= Don Weatherburn =

Donald James Weatherburn PSM (born 14 May 1951) was Director of the NSW Bureau of Crime Statistics and Research in Sydney from 1988 until July 2019. He is a professor at the National Drug and Alcohol Research Centre at the University of New South Wales and a Fellow of the Academy of the Social Sciences in Australia.

==Early life==
Weatherburn attended Newington College (1964–1969) and the University of Sydney where in 1974 he received his BA with first class honours. He completed a Ph.D. at the University of Sydney in 1979 and lectured in the School of Justice Administration at Charles Sturt University.

==Career==
In 1983 Weatherburn was appointed Senior Research Officer at the NSW Bureau of Crime Statistics and Research (BOCSAR) and four years later he was appointed Foundation Director of Research at the NSW Judicial Commission. He was Director of BOCSAR from 1988 until 3 July 2019.

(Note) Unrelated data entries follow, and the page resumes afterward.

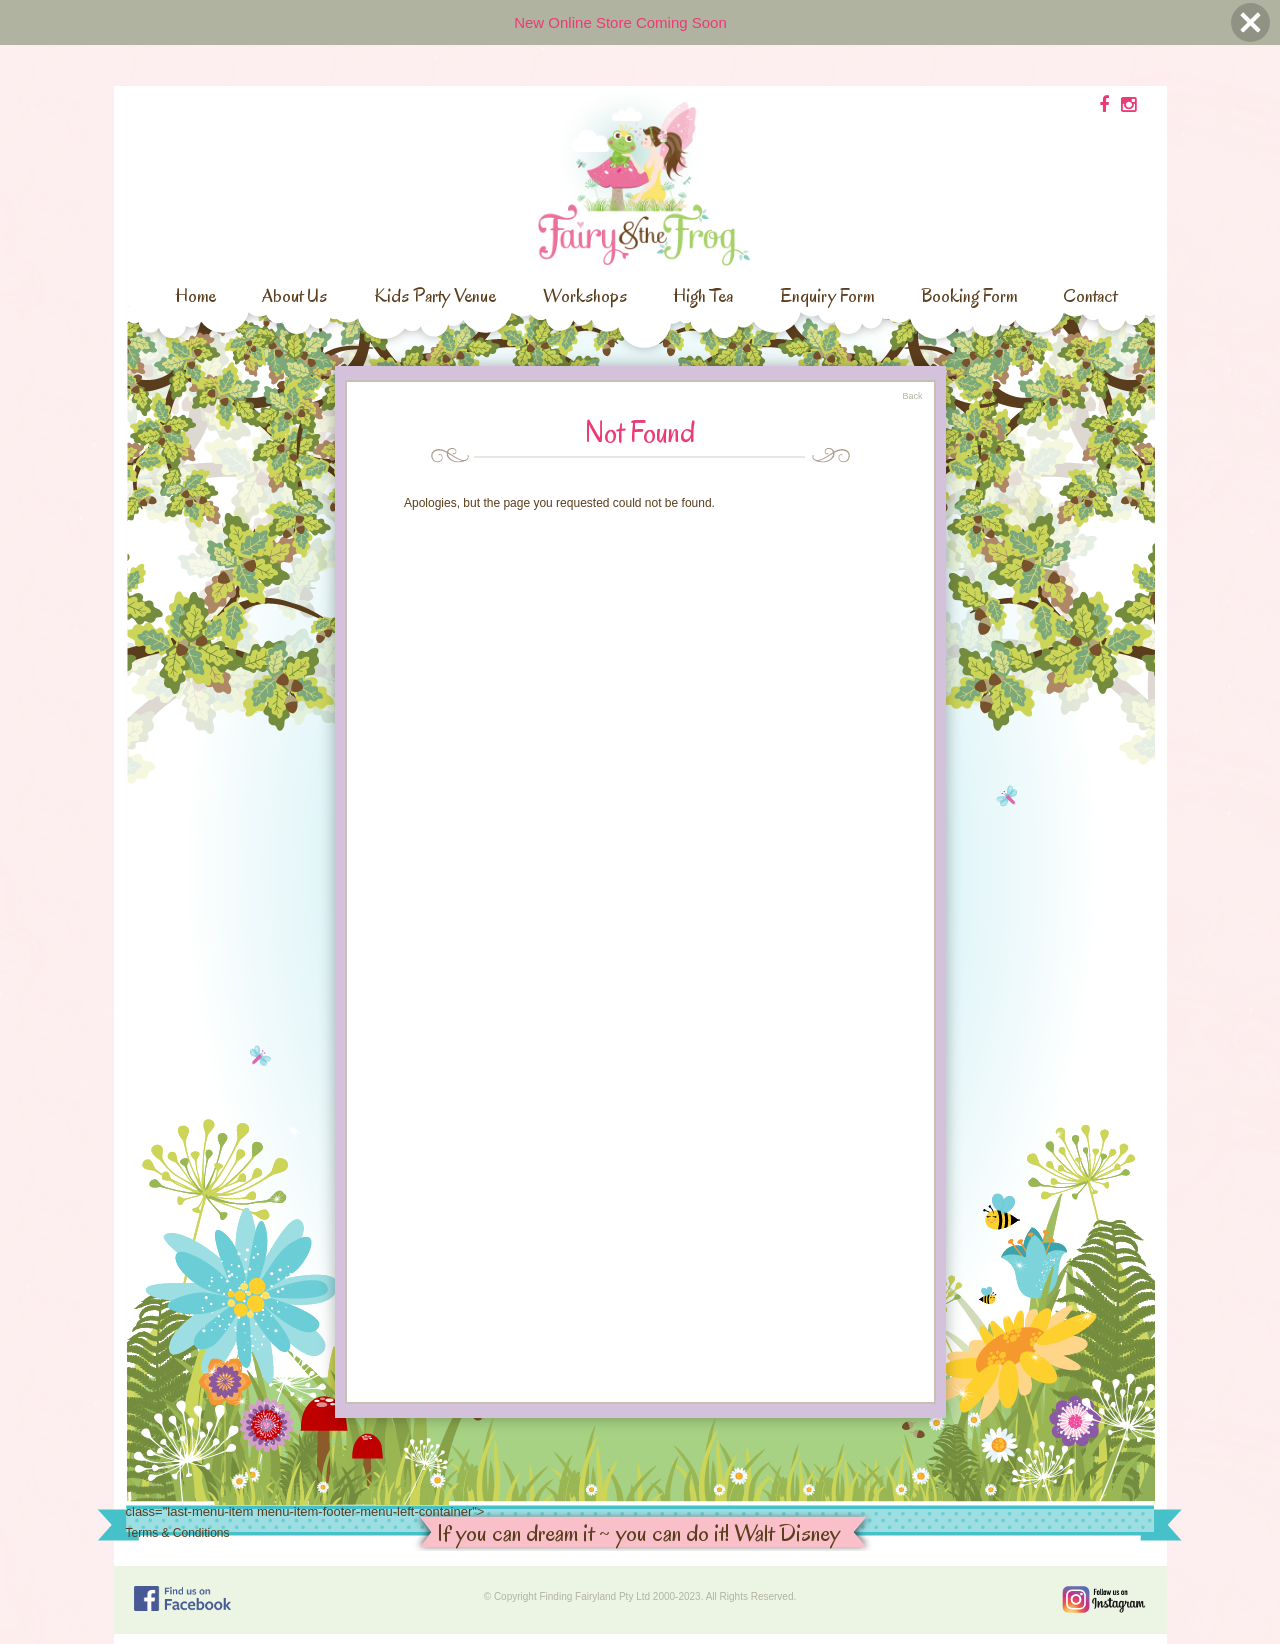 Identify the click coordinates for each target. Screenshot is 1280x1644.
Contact (1090, 296)
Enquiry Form (827, 296)
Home (195, 296)
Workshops (585, 296)
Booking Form (969, 296)
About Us (294, 296)
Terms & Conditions (178, 1533)
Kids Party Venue (435, 296)
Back (912, 396)
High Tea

For his contribution to public debate about crime and justice, he was awarded the Public Service Medal in January 1998. In 2000 he received an Alumni Award for Community Service from the University of Sydney.

Following the introduction in February 2014 of the New South Wales lockout laws which limited the sale of alcohol in the Sydney CBD and Kings Cross, Weatherburn released a study arguing that the drop in the number of alcohol-related assaults since the new laws was "simply precipitous" and "one of the most dramatic effects I've seen in my time, of policy intervention to reduce crime".

In September 2018 Weatherburn admitted his Bureau was at fault for releasing misleading drug detection results. Figures in some cases were doubled, after BOCSAR had mistakenly added positive results to searches by NSW Police.

==Publications==
- Delinquent-prone Communities (Cambridge University Press, 2001)
- Law and Order in Australia: Rhetoric and Reality (Federation Press, 2004)
- Arresting Incarceration: Pathways Out of Indigenous Imprisonment (Aboriginal Studies Press, 2014)
- The Vanishing Criminal: Causes of Decline in Australia’s Crime Rate (Melbourne University Press, 2021) Joint author: Sara Rahman.